19/03/2008

Nieuwe Commerciële en duurzame Belgische kieuw- ankerkuilen- en warrelnetvisserij

Belfish, het Belgisch keurmerk voor duurzaam gevangen vis, bericht dat vier rederijen aan onze kust (N95, O554, 032 en de O369) onder begeleiding van het ILVO (Instituut voor Landbouw- en Visserijonderzoek) overstappen op de duurzame Commerciële kieuw- en warrelnetvisserij.

Er kunnen twee grote groepen nettenvisserij onderscheiden worden op basis van een licht verschillend vangstmechanisme. Bij kieuwnetvisserijen wordt maatse vis gevangen doordat de maas net iets kleiner is dan de lichaamsomtrek van de vis. Wanneer de vis het netgaren opmerkt en terug wil zwemmen, is het al te laat. Het netgaren blijft hangen achter het kieuwdeksel. De vis is ‘gekieuwd’. Warrelnetvisserijen maken veeleer gebruik van de vechtlust van een vis. Wanneer een vis in aanraking komt met een warrelnet, zal hij zich kronkelen om er uit te geraken. Hierdoor verwart hij zichzelf meestal nog verder in het net tot hij finaal volledig vast komt te zitten.

Rederij Goede Hoop (Z55) gaat dan weer onder begeleiding van het ILVO, de Rederscentrale en Belfish het zogenaamde “ankerkuilen” testen.
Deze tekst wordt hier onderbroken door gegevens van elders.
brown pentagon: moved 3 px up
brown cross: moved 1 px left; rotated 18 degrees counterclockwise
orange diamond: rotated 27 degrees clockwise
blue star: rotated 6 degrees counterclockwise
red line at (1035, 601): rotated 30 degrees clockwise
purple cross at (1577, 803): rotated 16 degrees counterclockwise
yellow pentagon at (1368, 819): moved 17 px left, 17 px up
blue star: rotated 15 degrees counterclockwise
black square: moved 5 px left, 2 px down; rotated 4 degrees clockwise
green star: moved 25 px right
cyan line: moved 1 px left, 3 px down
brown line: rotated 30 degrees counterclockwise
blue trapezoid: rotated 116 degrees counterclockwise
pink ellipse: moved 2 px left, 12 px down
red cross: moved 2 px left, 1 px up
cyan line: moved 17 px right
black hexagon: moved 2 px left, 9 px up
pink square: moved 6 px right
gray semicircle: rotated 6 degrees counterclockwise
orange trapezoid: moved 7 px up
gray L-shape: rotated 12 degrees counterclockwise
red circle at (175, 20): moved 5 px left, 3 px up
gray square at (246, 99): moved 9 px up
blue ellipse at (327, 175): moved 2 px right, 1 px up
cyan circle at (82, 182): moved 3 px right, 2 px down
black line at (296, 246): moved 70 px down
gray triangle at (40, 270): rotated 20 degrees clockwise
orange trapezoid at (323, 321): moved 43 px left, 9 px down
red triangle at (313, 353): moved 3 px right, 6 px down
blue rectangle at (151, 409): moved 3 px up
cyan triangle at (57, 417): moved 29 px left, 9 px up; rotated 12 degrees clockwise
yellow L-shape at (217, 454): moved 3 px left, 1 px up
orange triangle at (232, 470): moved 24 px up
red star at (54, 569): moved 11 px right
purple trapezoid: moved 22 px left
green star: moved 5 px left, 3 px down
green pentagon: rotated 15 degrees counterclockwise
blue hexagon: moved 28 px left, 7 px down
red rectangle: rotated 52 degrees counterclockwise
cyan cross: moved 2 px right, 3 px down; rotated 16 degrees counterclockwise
Deze vistechniek is met een zakvormig net van zeer grote afmetingen (breed 12, diep 6 en lang 40 tot 55 m) dat in stromend water (eb en vloed) met de schokker verankerd ligt. Er is geen sprake meer van een hoog brandstof verbruik en ook de milieuschade is hier beperkt…of zelfs nihil.

De Belgische visserijsector telt zowat 110 vaartuigen, waarvan meer dan 90% de boomkorvisserij beoefent, naast een aantal bordenvissers. Alle visserijmethodes van de Belgische vloot hebben af te rekenen met dalende visbestanden, maar het zijn voornamelijk de sleepnetvisserijen die recentelijk met grote problemen geconfronteerd worden. Vooral de stijgende brandstofkosten, waardoor ook de visserij op de Vlaamse Purus garnalen noodgedwongen tijdelijk moest worden stopgezet. De toenemende kritiek op de milieu-impact van sleepnetvisserijen kunnen de toepassing van deze visserijen in de toekomst beperken, al zitten volgens Belfish Directeur Peter Cooleman niet alle wetenschappers hierover op een zelfde lijn.

Op korte termijn kunnen brandstofbesparende maatregelen en technische aanpassingen het probleem van de kostenstructuur en de milieu-impact beperken, maar in bepaalde omstandigheden moeten we ons de vraag durven stellen of meer geschikte methodes zoals tongvisserij met schakels en andere passieve visserijmethodes niet beter geschikt zouden zijn in termen van rendabiliteit, ecologie, en veiligheid, zegt Cooleman.

De afhankelijkheid van brandstof valt bij deze visserijmethoden namelijk quasi volledig weg. Bovendien hebben tongvissers van Hastings aangetoond dat de methode potenties heeft voor een milieuvriendelijke visserij. Zij hebben namelijk het MSC-label verkregen voor hun visserij met schakels. Voor onze Belgische visserij zit volgens Peter Cooleman het MSC label er nog niet in. Niet omdat de wil niet aanwezig zou zijn om duurzaam te vissen maar omdat het label zelf voor onze visserij financieel niet betaalbaar is, aldus nog Peter Cooleman.

Onze vissers investeren liever in duurzame vistechnieken dan in een label. Daarom onderzoekt het ILVO diverse types duurzame visserij voor een deel van de Belgische vloot op lange termijn een structurele oplossing te bieden voor de huidige problemen in de visserijsector. Echter zonder daarbij nieuwe of bijkomende problemen te creëren, onder meer voor andere componenten van het ecosysteem.

Visserijen met kieuw- en/of warrelnetten veroorzaken doorgaans weinig tot geen bodemimpact en de teruggooi is meestal vrij klein, zegt Dirk Verhaeghe van Fishing Gear Technology Section. In die zin zijn deze vistuigen veel minder schadelijk voor het milieu dan sleepnetten, al zijn ook hier wettenschappelijke onderzoeken bezig om deze technieken duurzamer te maken.